At this point Lance's only chance is to lock his assets in a Swiss bank account and relocate to Fiji.


----------



## Bluenote (Oct 28, 2012)

Interesting. 

Apparently he sold the house for less than its listing price or last tax valuation. 

If you read the comments in his hometown newspaper, well, lets just say he's not the favorite son. 

Armstrong sells Austin home | www.statesman.com


----------



## Bluenote (Oct 28, 2012)

Armstrong took out an almost 2 million dollar credit on said house in the Fall. 

Opening up the line of credit doesn't mean he actually withrew the money. I'm assuming any money he did take + interest would have to be repaid from the sale. 

I thought in Texas you could 'homestead' or protect your home from bankruptcy. 

The rest of the article is the same old rehash. 

roopstigo | The Soul of Sports | Inside Livestrong


----------



## cda 455 (Aug 9, 2010)

Bluenote said:


> Interesting.
> 
> Apparently he sold the house for less than its listing price or last tax valuation.
> 
> ...


Very interesting. Thanks for the link.


It appears, judging by the comments, that Pharmstrong is hiding said house via a trust rather than actually offloading it.

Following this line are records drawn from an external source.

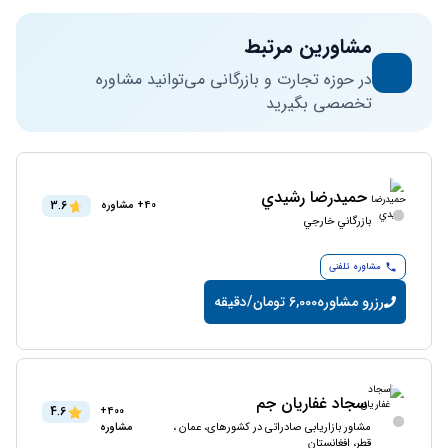
مشاورین مرتبط
در حوزه تجارت و بازرگانی می‌توانید مشاوره
تخصصی بگیرید
حمیدرضا رشيدي
3.6
40+ مشاوره
بازرگاني خارجي
مشاوره تلفنی
رزرو مشاوره
6,000 تومان/دقیقه
سجاد غفاریان جم
4.6
400+
مشاور بازاریابی صادراتی در کشورهای، عمان ،
مشاوره
قطر، افغانستان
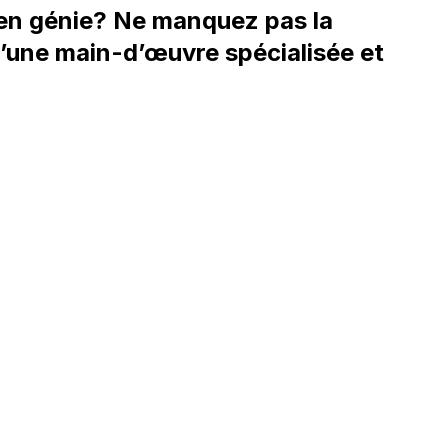
 en génie? Ne manquez pas la
’une main-d’œuvre spécialisée et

And yes; It doesn't sound like he's well liked in his community.


----------



## Bluenote (Oct 28, 2012)

It says he sold his house to an oil and gas rights guy. 

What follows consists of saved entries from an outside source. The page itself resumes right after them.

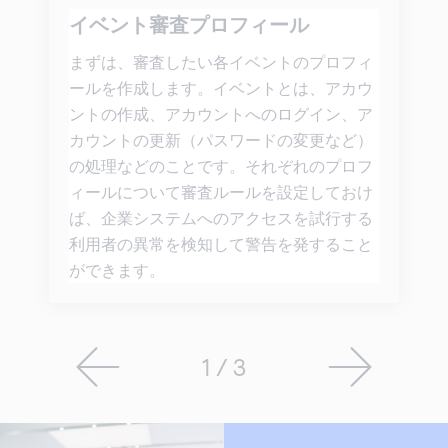
イベント審査プロフィール
まずは、審査したい各イベントのプロフィ
ールを作成します。イベントとは、アカウ
ントの作成、アカウントへのログイン、ア
カウントの更新（パスワードの変更など）
の処理などのことです。それぞれのプロフ
ィールについて審査ルールを設定しておけ
ば、企業システムへのアクセスを試行する
利用者の異常を検知して警告を発すること
ができます。
1 / 3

It didn't say wether the guy wanted to live there, drill / frak there, or both. 

I don't get it from a financial perspective. He could keep it through bankruptcy. He has (if I remember correctly) other properties he could sell if he needed cash (homes in Aspen, maybe Hawaii). 

Does anyone know if you can 'extradite' civil settlements, like you can criminal sentences? 

Hypothetically lets say Armstrong transfers all his cash to Costa Rico. (Well, minus what he has stashed in Switzerland). Then he moves to Costa Rico. Then SCA, USPS, etc.. Take him to court and win. Armstrong doesn't bother to show. 

He loses. He gets a bill in the mail from SCA. He scribbles 'No hablo Englais' on it and sends it back. 

Can he be forced to pay? Like could the Costa Rican government seize his assets? 

Obviously, I picked Costa Rico kinda randomly, substitute any country people like to retire to.


----------



## regnaD kciN (Mar 2, 2013)

Bluenote said:


> Obviously, I picked Costa Rico kinda randomly, substitute any country people like to retire to.


Obviously, since there is no such country. ;-) I'd lay odds on Grand Cayman, myself.


----------



## terzo rene (Mar 23, 2002)

With good offshore asset protection, no he can't be forced to pay (just like OJ). There are still a number of countries that won't cooperate with US investigations or information requests. However the number is dwindling rapidly due to some changes by the IRS which effectively ban banks from the US market if they don't cooperate. Many will no longer take US depositors because of all the headaches it entails. The other issue is fraud, which is rampant in many tax havens. Vanuatu will keep your money from the US legal reach but is very likely to keep you from ever getting it back as well.


----------



## otiebob (Jun 25, 2002)

Lance Armstrong Reportedly Buys New Home On Austin Lake In Texas (PHOTOS)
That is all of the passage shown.